(Stored data entries)
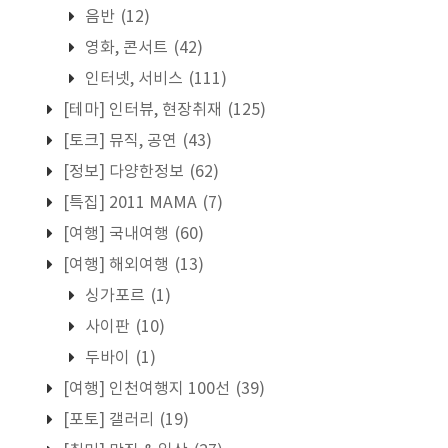
음반
(12)
영화, 콘서트
(42)
인터넷, 서비스
(111)
[테마] 인터뷰, 현장취재
(125)
[토크] 뮤직, 공연
(43)
[정보] 다양한정보
(62)
[특집] 2011 MAMA
(7)
[여행] 국내여행
(60)
[여행] 해외여행
(13)
싱가포르
(1)
사이판
(10)
두바이
(1)
[여행] 인천여행지 100선
(39)
[포토] 갤러리
(19)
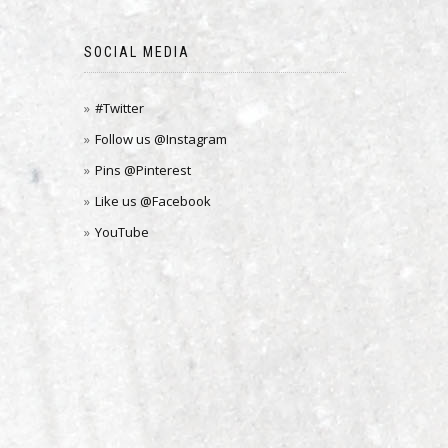
SOCIAL MEDIA
#Twitter
Follow us @Instagram
Pins @Pinterest
Like us @Facebook
YouTube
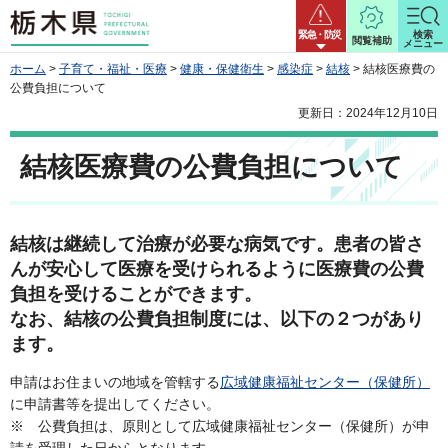
栃木県
緊急・防災
検索
閲覧補助
メニュー
ホーム
>
子育て・福祉・医療
>
健康・保健衛生
>
感染症
>
結核
> 結核医療費の
公費負担について
更新日：2024年12月10日
結核医療費の公費負担について
結核は継続して治療が必要な病気です。患者の皆さ
んが安心して医療を受けられるように医療費の公費
負担を受けることができます。
なお、結核の公費負担制度には、以下の２つがあり
ます。
申請はお住まいの地域を管轄する
広域健康福祉センター（保健所）
に申請書等を提出してください。
※ 公費負担は、原則として広域健康福祉センター（保健所）が申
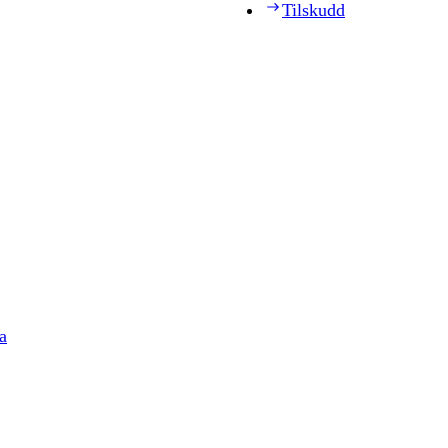
Tilskudd
a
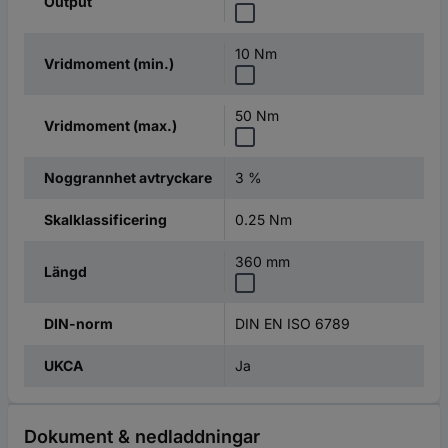
Output
10 Nm
Vridmoment (min.)
50 Nm
Vridmoment (max.)
3 %
Noggrannhet avtryckare
0.25 Nm
Skalklassificering
360 mm
Längd
DIN EN ISO 6789
DIN-norm
Ja
UKCA
Dokument & nedladdningar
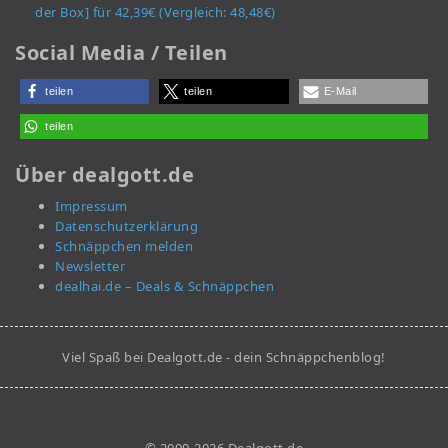
der Box] für 42,39€ (Vergleich: 48,48€)
Social Media / Teilen
teilen
teilen
E-Mail
teilen
Über dealgott.de
Impressum
Datenschutzerklärung
Schnäppchen melden
Newsletter
dealhai.de – Deals & Schnäppchen
Viel Spaß bei Dealgott.de - dein Schnäppchenblog!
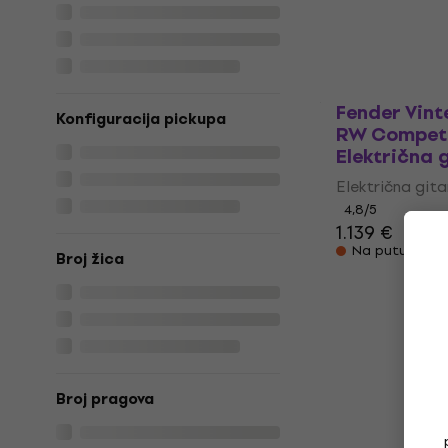
Na skladištu
Fender Vint
Konfiguracija pickupa
RW Competi
Električna 
Električna git
4,8
/5
1.139 €
Na putu
Broj žica
Broj pragova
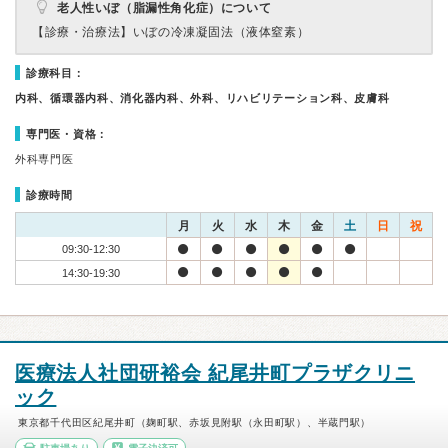
老人性いぼ（脂漏性角化症）について
【診療・治療法】
いぼの冷凍凝固法（液体窒素）
診療科目：
内科、循環器内科、消化器内科、外科、リハビリテーション科、皮膚科
専門医・資格：
外科専門医
診療時間
月
火
水
木
金
土
日
祝
09:30-12:30
14:30-19:30
医療法人社団研裕会 紀尾井町プラザクリニ
ック
東京都千代田区紀尾井町（麹町駅、赤坂見附駅（永田町駅）、半蔵門駅）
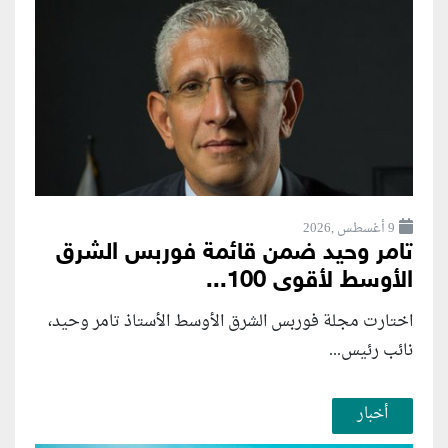
9 أغسطس ,2026
تامر وحيد ضمن قائمة فوربس الشرق
الأوسط لأقوى 100...
اختارت مجلة فوربس الشرق الأوسط الأستاذ تامر وحيد،
نائب رئيس...
أخبار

Exercise requirements: Reproduce each entry word for word and cut the images.

Response to this exercise:
음반
(12)
영화, 콘서트
(42)
인터넷, 서비스
(111)
[테마] 인터뷰, 현장취재
(125)
[토크] 뮤직, 공연
(43)
[정보] 다양한정보
(62)
[특집] 2011 MAMA
(7)
[여행] 국내여행
(60)
[여행] 해외여행
(13)
싱가포르
(1)
사이판
(10)
두바이
(1)
[여행] 인천여행지 100선
(39)
[포토] 갤러리
(19)
SOCIAL MEDIA
#Twitter
Follow us @Instagram
Pins @Pinterest
Like us @Facebook
YouTube
栃木県
緊急・防災
検索
閲覧補助
メニュー
ホーム
>
子育て・福祉・医療
>
健康・保健衛生
>
感染症
>
結核
> 結核医療費の
公費負担について
更新日：2024年12月10日
結核医療費の公費負担について
結核は継続して治療が必要な病気です。患者の皆さ
んが安心して医療を受けられるように医療費の公費
負担を受けることができます。
なお、結核の公費負担制度には、以下の２つがあり
ます。
申請はお住まいの地域を管轄する
広域健康福祉センター（保健所）
に申請書等を提出してください。
※ 公費負担は、原則として広域健康福祉センター（保健所）が申
Tilskudd
a
Output
10 Nm
Vridmoment (min.)
50 Nm
Vridmoment (max.)
3 %
Noggrannhet avtryckare
0.25 Nm
Skalklassificering
360 mm
Längd
DIN EN ISO 6789
DIN-norm
Ja
UKCA
Dokument & nedladdningar
der Box] für 42,39€ (Vergleich: 48,48€)
Social Media / Teilen
teilen
teilen
E-Mail
teilen
Über dealgott.de
Impressum
Datenschutzerklärung
Schnäppchen melden
Newsletter
dealhai.de – Deals & Schnäppchen
Viel Spaß bei Dealgott.de - dein Schnäppchenblog!
Na skladištu
Fender Vint
Konfiguracija pickupa
RW Competi
Električna 
Električna git
4,8
/5
1.139 €
Na putu
Broj žica
Broj pragova
老人性いぼ（脂漏性角化症）について
【診療・治療法】
いぼの冷凍凝固法（液体窒素）
診療科目：
内科、循環器内科、消化器内科、外科、リハビリテーション科、皮膚科
専門医・資格：
外科専門医
診療時間
月
火
水
木
金
土
日
祝
09:30-12:30
14:30-19:30
医療法人社団研裕会 紀尾井町プラザクリニ
ック
東京都千代田区紀尾井町（麹町駅、赤坂見附駅（永田町駅）、半蔵門駅）
9 أغسطس ,2026
تامر وحيد ضمن قائمة فوربس الشرق
الأوسط لأقوى 100...
اختارت مجلة فوربس الشرق الأوسط الأستاذ تامر وحيد،
نائب رئيس...
أخبار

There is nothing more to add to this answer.